Funnily enough, had he written his book a couple of years earlier, he would have attributed the discovery of this new encryption system to three Americans – Whitfield Diffie, Martin Hellman and Ralph Merkle. However, in December 1997 the British government officially confirmed that public-key cryptography was originally invented at the Government Communications Headquarters (GCHQ) in Cheltenham. By 1975 James Ellis, Clifford Cocks and Malcolm Williamson from GCHQ had discovered what were later rediscovered in academia and became known as the “Diffie-Hellman” key exchange and the “RSA cryptosystem”, both of which were based on the difficulty of factorizing very large numbers. The three British cryptologists, being constrained by secrecy, could never cash in on the invention that on the other side of the Atlantic was being turned into a highly profitable business.
However, Singh points out several times that the subject of secrecy is so important that it might simply be impossible to discover what the experts really know. So, if it takes only a couple of prime numbers to hide the most sinister plans of terrorists organizations, what sort of line should the law and law-enforcement agencies take here? What about our civil liberties? Do we not have rights to privacy? Singh touches on this point, but it reads more like an excuse to tell the story of “Pretty Good Privacy” – the software developed by the computer scientist Phil Zimmermann for keeping e-mail secret, and his battle with the US government to allow the software to be exported from America over the Internet.

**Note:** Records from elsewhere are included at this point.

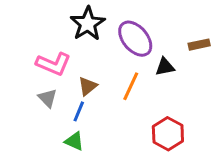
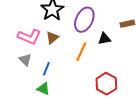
purple ellipse: (135, 39) -> (84, 20), turned 65
brown triangle: (88, 86) -> (52, 38), moved

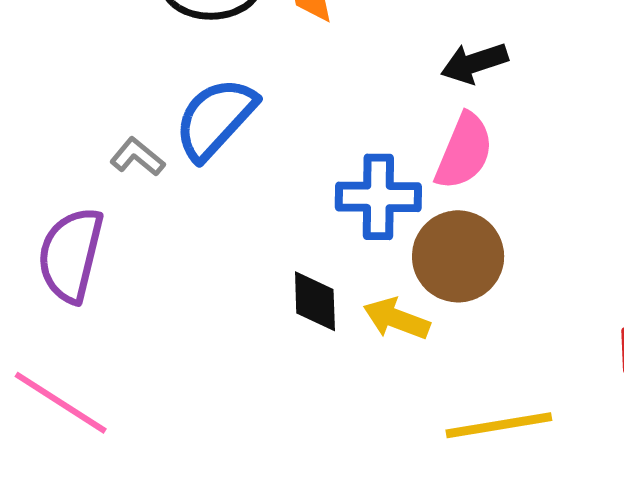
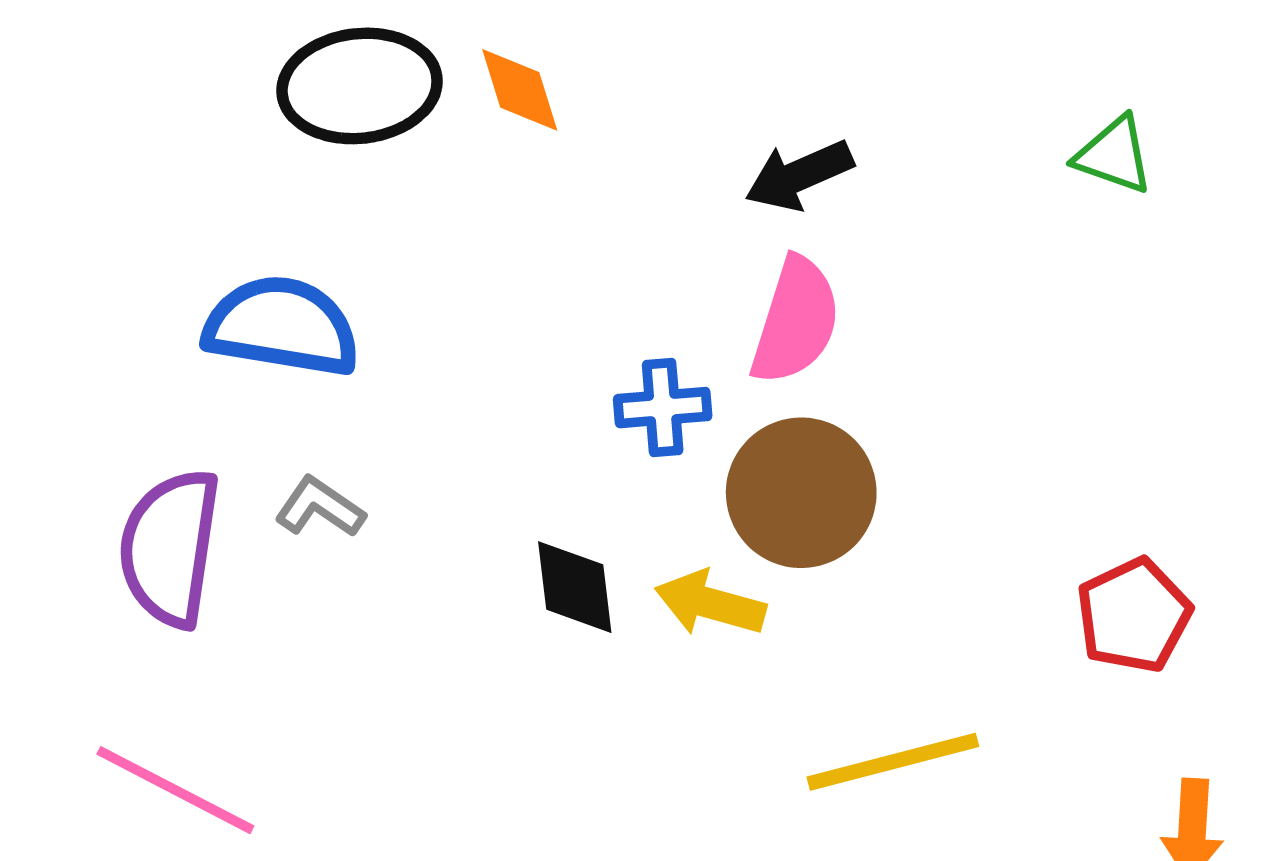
blue semicircle: (215, 119) -> (282, 326), moved, turned 62
gray L-shape: (137, 157) -> (320, 507), moved
blue cross: (378, 197) -> (663, 408), size x0.7

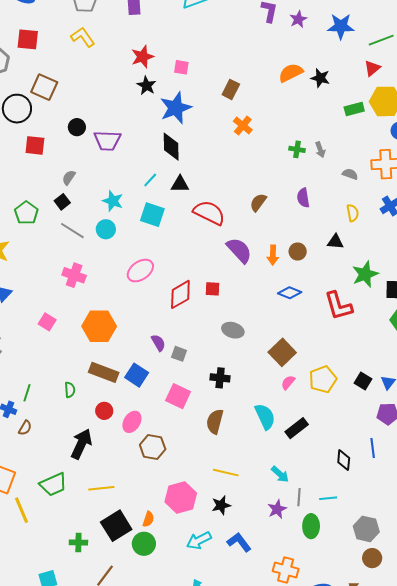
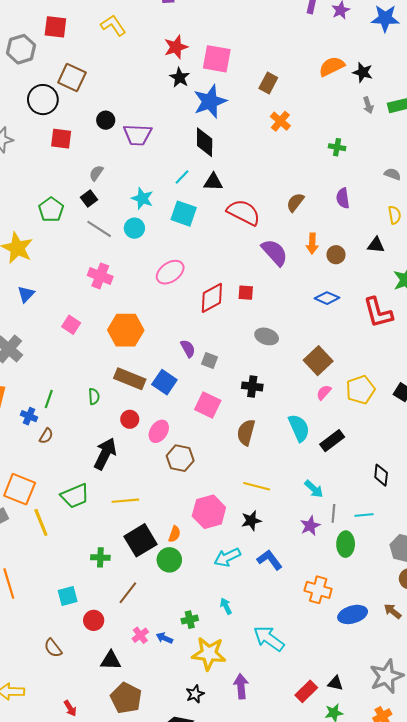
pink square: (181, 67) -> (217, 59), size x1.8
gray arrow: (320, 150) -> (368, 105), moved
orange arrow: (273, 255) -> (312, 243), moved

Finally, Singh makes his leap into the quantum future. The story of quantum cryptography is designed, I guess, to be the book’s grand finale. However, unfortunately, at this important point the book falls sadly short of the high expectations we have come to have of Singh. This part strikes me as neither well researched nor well explained. Some parts of the text left me flabbergasted. It is shocking to read such nonsense as “the development of a fully operational quantum computer would imperil our personal privacy, destroy electronic commerce and demolish the concept of national security. A quantum computer would jeopardise the stability of the world”.
After all, quantum computers admit their own one-way functions, and in all probability public-key cryptosystems will be implemented at the quantum level long before quantum code-breaking devices become feasible. Moreover, quantum cryptography offers security that is not only superior to anything currently available, but invulnerable even to the power of quantum computing. So there is no need to panic.
Another notable omission from Singh’s story of quantum cryptography is the British contribution. It was at the Defence Research Agency in Malvern, not far from GCHQ, that quantum cryptography took its mature experimental shape. Without this work it might not have attained feasibility to this day.
Despite my disappointment with the last chapter, I think this is a delightful book. Simon Singh is a good storyteller. Many anecdotes, such as the one about IBM’s Charlie Bennett boiling a (dead) turtle in alkali, make it a smooth and very enjoyable read. It’s probably the best book on the history of ciphers since David Kahn’s Codebreakers. Read it!